Once we were inside the atoll the waves were building up over a distance of 17 miles (the diameter of the atoll) and reached a height of 2.5 meters. As we go over one wave the nose dives in and another wave breaks over the deck. The following distance of the waves were too short. The heavy waves lasted for about 1/2 a mile until we reached a depth of 40 meters. Afterwards the waves were a little better.
We turned to the south east towards Apataki Carenage. We let the headsail out at 70 % whilst the engine was running to help us sail into the strong wind. There are a few coral heads indicated on the C-map chart. I wanted to go and check the distance on C-maps when I saw we were heading straight at a reef. Luckily Johan was at the tiller and could swerve away. Whilst I was on C-maps Johan saw bouys straight ahead and had to swerve once again. These bouys are placed at the pearl farms. Luckily we were able to avoid hitting any of these.
We needed to tack a few times whilst Johan hand steered to Apataki carenage. At 17h30 we enventually reached calmer waters and could see the shore of a small coral island. Alfred met us in his powerboat and indicated a mooring bouy that we could use for free.
What a welcome site and it really looked like "landfall of paradise".
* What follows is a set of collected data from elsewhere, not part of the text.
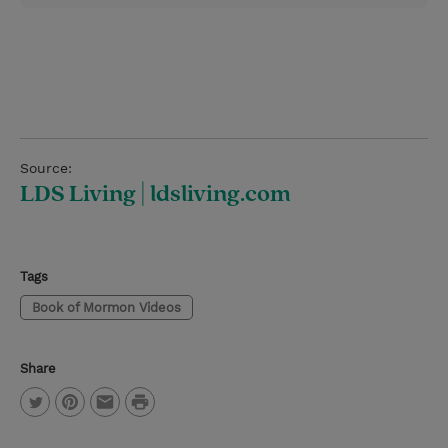
Source:
LDS Living | ldsliving.com
Tags
Book of Mormon Videos
Share
P
T
P
E
r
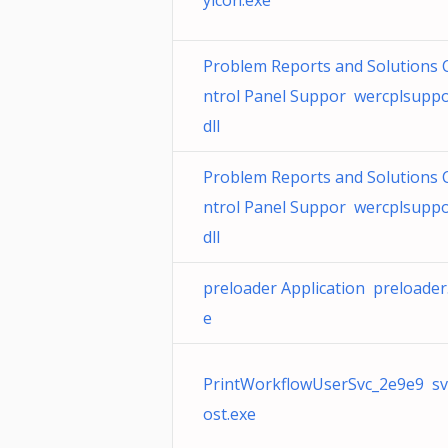
yicon.exe
Problem Reports and Solutions 
ntrol Panel Suppor wercplsuppo
dll
Problem Reports and Solutions 
ntrol Panel Suppor wercplsuppo
dll
preloader Application preloader
e
PrintWorkflowUserSvc_2e9e9 s
ost.exe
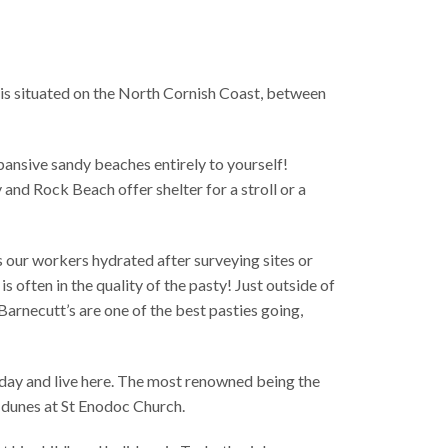
t is situated on the North Cornish Coast, between
xpansive sandy beaches entirely to yourself!
and Rock Beach offer shelter for a stroll or a
s our workers hydrated after surveying sites or
is often in the quality of the pasty! Just outside of
arnecutt’s are one of the best pasties going,
iday and live here. The most renowned being the
d dunes at St Enodoc Church.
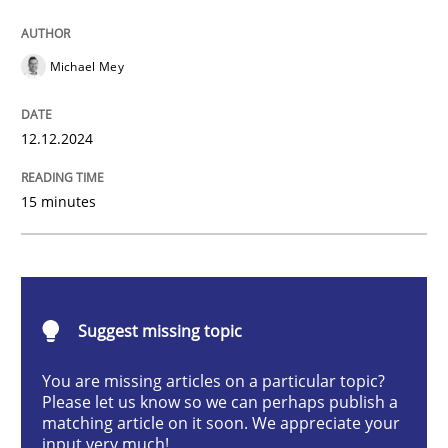
AI Assistants in Requirements Engineer
Michael Mey
Introduction and Concepts
12.12.2024
15 minutes
Written by
Michael Mey
12. December 2024 · 15 minutes read
READ ARTICLE
Suggest missing topic
You are missing articles on a particular topic?
Methods
Practice
Please let us know so we can perhaps publish a
matching article on it soon. We appreciate your
input very much!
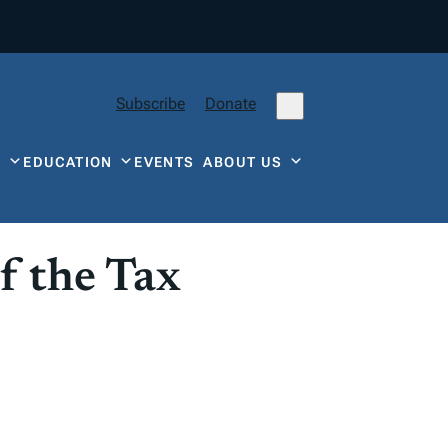
Subscribe
Donate
Y
EDUCATION
EVENTS
ABOUT US
f the Tax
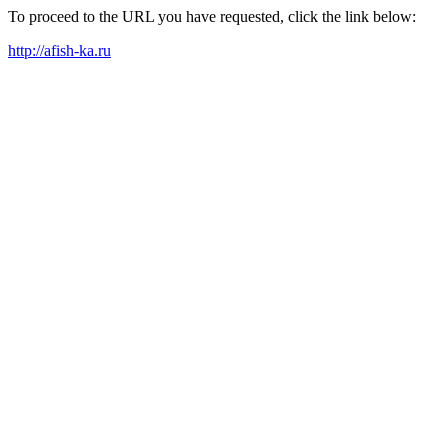
To proceed to the URL you have requested, click the link below:
http://afish-ka.ru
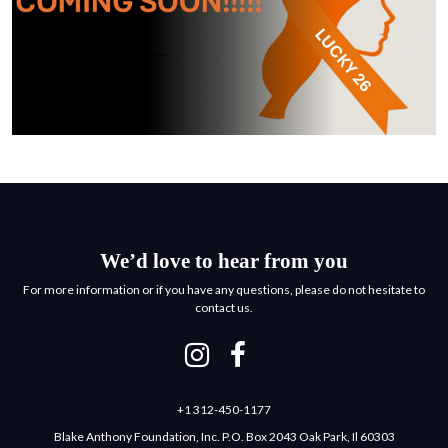
We’d love to hear from you
For more information or if you have any questions, please do not hesitate to
contact us.
+1 312-450-1177
Blake Anthony Foundation, Inc. P.O. Box 2043 Oak Park, Il 60303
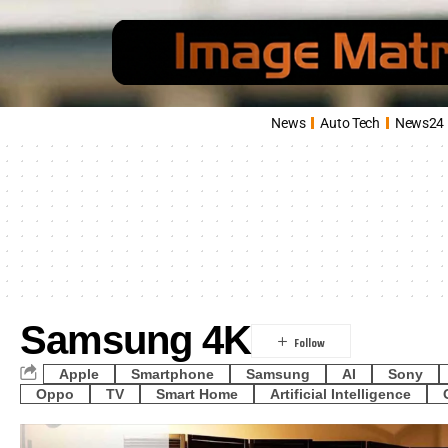
News
Auto Tech
News24
Samsung 4K
Apple
Smartphone
Samsung
AI
Sony
Oppo
TV
Smart Home
Artificial Intelligence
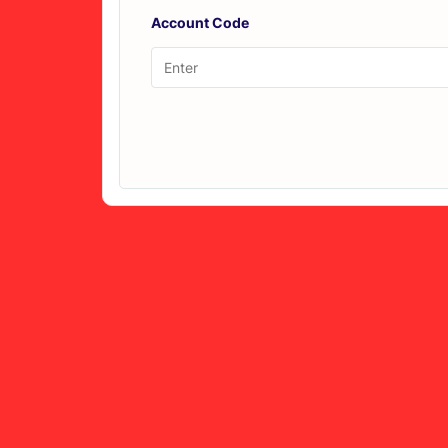
Account Code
We were exhausted and went to bed early. We did not even went ashore. The following morning we visited the office to make arrangements for the haul out. It was agreed to haul out the afternoon at 13h00. It was done very professionally and it took only 20 minutes before we started with the powerwash. We saw that the antifouling was actually still in good condition after sailing 13 000 miles. The antifouling was done on the Vaal by Peter Watts and he used Sigma Coatings with Ivory primer.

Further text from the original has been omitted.